De retour en France, il s’interroge sur le rapport qu’ont les jeunes avec les outils connectés, ceux qui sont nés dedans. Il va discuter avec deux adolescentes et aussi une classe où les portables sont à déposer avant les cours et que l’on récupère en sortant. En plus, on leur apprend à se servir de leurs mains. Ceux, ont un discours qui porte sur l’éloge du papier et du stylo à l’heure ou l’Education Nationale s’interroge pour mettre le tout numérique dans les écoles.

3 milliards de like par jour

Puis un nouveau voyage en direction de la Corée du Sud, le pays le plus connecté au monde. D’ailleurs, il pense développer le 5G partant dans le pays d’ici 2020. Le pays vit et respire en étant connecté. Tous le monde marche avec son téléphone en main, des écrans géants tactiles tous les 20 m sur la plus grande avenue de Séoul. C’est ce pays qui a crée des trottoirs réservés au fubber. Incroyable non? Et même le principe de maison intelligente est poussée à son paroxysme avec des murs intelligents qui proposent aussi bien d’accéder à ces réseaux sociaux, que proposer des plats pour le régime ou commander des vêtements avec une image de son avatar. Une expérience qui l’a bluffé. Il va faire aussi un electroencéphalographie  pour voir si son cerveau serait très atteint par le web. Le résultat est un peu quand même.

Steve Jobs interdisait l’usage de la tablette à ces enfants.
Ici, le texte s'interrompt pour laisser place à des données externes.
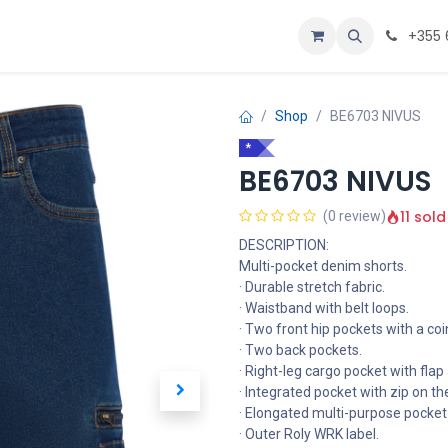
Personalizoje
Home
+355 
Shop
BE6703 NIVUS
*
BE6703 NIVUS
11 sold
(0 review)
DESCRIPTION:
Multi-pocket denim shorts.
· Durable stretch fabric.
· Waistband with belt loops.
· Two front hip pockets with a coi
· Two back pockets.
· Right-leg cargo pocket with flap
· Integrated pocket with zip on th
· Elongated multi-purpose pocket o
· Outer Roly WRK label.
Puis de retour en France, un nouveau sujet l’interroge. Le mail et le travail, comment gérer les deux tout en différenciant le travail et le reste du temps dit libre. Faut-il répondre au mail du chef à 23h00 qui exige une réponse immédiate. Le burn out se répand de plus en plus et comment réagissent les grandes entreprises et l’état? L’un et l’autre essaient de créer des engagements avec l’aide des syndicats à mettre des frontières pour le bien-être des salariés car oui, un salarié heureux est un salarié qui travaille mieux.

Les 3 mois sont passés, il va pouvoir allumer son portable et voir combien de messages en tout genre il a reçu. Même si, il n’a pas réussi à son sentiment de manque il va utiliser l’outil très différent. Son portable ne va pas rester tout le temps allumer et fini les notifications. Moins d’internet et plus de relations avec de vrais gens dans la vraie vie. Il est difficile de vivre sans internet à part si l’on vit en Lozère mais on peut réfléchir à l’usage que l’on en fait.